Landing points on the Younghusband Peninsula can be picked more on a whim, with beauty taking precedence over adequate mooring. As kayaks are lugged up the beach to stop them floating away, it becomes clear visitors were here earlier in the morning. The tracks in the sand belong to the emus that like to think they're boss in these parts.
Once over the dunes and on to the beach, there's a crash course in cockling. As the waves roll in, Carle leads his eager amateurs in a shuffling dance on the wet sand. Shift your feet side-to-side, and there's a good chance of feeling something with them. Keep hold with your toes as the water washes the sand away, and the cockle is there to pick up.

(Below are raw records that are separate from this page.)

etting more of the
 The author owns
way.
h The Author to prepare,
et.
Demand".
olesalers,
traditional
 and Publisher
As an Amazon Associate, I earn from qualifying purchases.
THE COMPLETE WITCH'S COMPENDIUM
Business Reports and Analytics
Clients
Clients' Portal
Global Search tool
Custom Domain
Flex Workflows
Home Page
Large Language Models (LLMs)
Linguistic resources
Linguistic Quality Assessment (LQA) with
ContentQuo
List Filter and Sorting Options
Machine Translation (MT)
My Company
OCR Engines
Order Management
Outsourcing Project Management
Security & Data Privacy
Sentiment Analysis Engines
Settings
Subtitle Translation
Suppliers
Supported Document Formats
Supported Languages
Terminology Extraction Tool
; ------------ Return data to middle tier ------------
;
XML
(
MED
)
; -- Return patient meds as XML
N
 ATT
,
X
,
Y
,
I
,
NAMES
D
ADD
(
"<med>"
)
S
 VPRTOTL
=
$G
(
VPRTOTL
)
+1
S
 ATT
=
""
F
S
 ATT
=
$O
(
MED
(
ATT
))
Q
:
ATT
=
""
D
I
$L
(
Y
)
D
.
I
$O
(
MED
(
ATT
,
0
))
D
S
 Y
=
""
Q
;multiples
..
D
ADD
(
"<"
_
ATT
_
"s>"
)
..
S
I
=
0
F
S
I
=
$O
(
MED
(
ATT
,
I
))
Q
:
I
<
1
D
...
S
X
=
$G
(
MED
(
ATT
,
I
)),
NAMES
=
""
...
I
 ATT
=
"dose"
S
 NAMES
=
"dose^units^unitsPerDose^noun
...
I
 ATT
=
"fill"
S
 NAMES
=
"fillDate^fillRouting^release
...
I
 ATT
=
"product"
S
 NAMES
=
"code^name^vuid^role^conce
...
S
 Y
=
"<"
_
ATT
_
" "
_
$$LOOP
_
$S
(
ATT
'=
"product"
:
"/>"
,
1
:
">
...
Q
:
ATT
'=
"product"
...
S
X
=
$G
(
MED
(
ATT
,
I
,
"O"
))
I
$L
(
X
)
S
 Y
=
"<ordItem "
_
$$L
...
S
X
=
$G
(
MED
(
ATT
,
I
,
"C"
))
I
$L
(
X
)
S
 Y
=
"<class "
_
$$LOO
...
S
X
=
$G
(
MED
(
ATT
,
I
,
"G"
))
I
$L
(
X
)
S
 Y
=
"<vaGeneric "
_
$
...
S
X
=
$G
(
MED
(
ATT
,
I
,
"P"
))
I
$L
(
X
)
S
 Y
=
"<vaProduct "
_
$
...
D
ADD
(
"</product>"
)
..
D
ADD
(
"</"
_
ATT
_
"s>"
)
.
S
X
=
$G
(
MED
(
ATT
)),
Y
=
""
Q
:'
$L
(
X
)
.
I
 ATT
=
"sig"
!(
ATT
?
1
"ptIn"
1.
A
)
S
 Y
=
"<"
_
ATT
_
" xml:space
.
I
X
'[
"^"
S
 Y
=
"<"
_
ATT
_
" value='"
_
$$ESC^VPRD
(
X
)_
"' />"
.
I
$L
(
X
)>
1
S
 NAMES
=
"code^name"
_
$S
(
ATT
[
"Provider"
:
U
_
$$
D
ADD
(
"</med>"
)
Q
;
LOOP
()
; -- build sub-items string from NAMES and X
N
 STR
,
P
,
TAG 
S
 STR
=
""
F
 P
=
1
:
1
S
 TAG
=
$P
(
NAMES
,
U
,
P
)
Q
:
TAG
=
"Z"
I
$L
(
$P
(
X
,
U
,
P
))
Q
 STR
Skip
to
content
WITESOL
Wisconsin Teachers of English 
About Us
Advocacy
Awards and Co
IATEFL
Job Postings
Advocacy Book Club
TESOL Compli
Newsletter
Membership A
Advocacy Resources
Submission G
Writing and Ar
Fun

Slowness is deliberately built into the trip. There's time to just walk along the beach, lost in thought. Lunch is the mulloway fish Brenton catches with a rod and line from his kayak, flavoured with the bush spinach and samphire plucked from the dunes. The sun overhead, and the breeze blowing down the lagoon, complete the idyll.
That breeze isn't quite so appreciated when it comes to the journey back. The morning's peaceful glide is replaced with some muscular paddle work into the headwind and choppy water. But something strange has happened. Where earlier this would have been met with groans and grumbling, is now embraced with relish. Every stroke digging into the water feels like an extra root put into this most entrancing of environments. The Coorong's pulse has quickened a little, and the rhythm has become more complicated, but the bobbing kayak nose is unmistakably keeping time.
FIVE MORE HIGHLIGHTS IN THE AREA
THE COCKLE TRAIN
Goolwa was home to Australia's first iron railway, and old-fashioned steam train trips can still be taken to nearby Victor Harbor. There are several departures per week. See steamrangerheritagerailway.org
MONARTO SAFARI PARK
The closest you're going to get to an African-style safari in Australia, this 1500-hectare open-plain zoo offers rides to see cheetahs, zebras, lions and more. See monartosafari.com.au
Spirit Australia Cruises offers multi-day cruises up the Murray from Goolwa. The seven day, six night cruise to Mildura just over the Victorian border takes in locks, historical talks and wineries. It costs $3,120, including overnight accommodation en route. See spiritaustraliacruises.com.au
BIG BEND BY NIGHT
Big Bend, a farm turned tourism business near Swan Reach, offers a range of tours and experiences – from shearing shows to three-course dinners on the banks of the Murray, surrounded by native wildlife. See bigbend.com.au
OLD TAILEM TOWN
This pioneer village has transported and reconstructed dozens of buildings from the late 19th and early 20th century – the glory years of the Murray's riverboat trade. It's just outside Tailem Bend. See oldtailemtown.com.au
Beach Huts Middleton offers gorgeously colourful, spacious beach hut accommodation – all named in honour of one of Australia's iconic beaches. Prices start at $177 per night. See beachhuts.com.au
The 3.5 hour afternoon Discovery cruise on the Spirit of the Coorong costs $99, including lunch. See spiritofthecoorong.com.au
Canoe the Coorong's six-hour kayaking tour, including morning tea, lunch and afternoon tea, costs $135. A car is pretty much essential to get to the start point on Hindmarsh Island. See canoethecoorong.com
David Whitley was a guest of Tourism Australia and the South Australian Tourism Commission.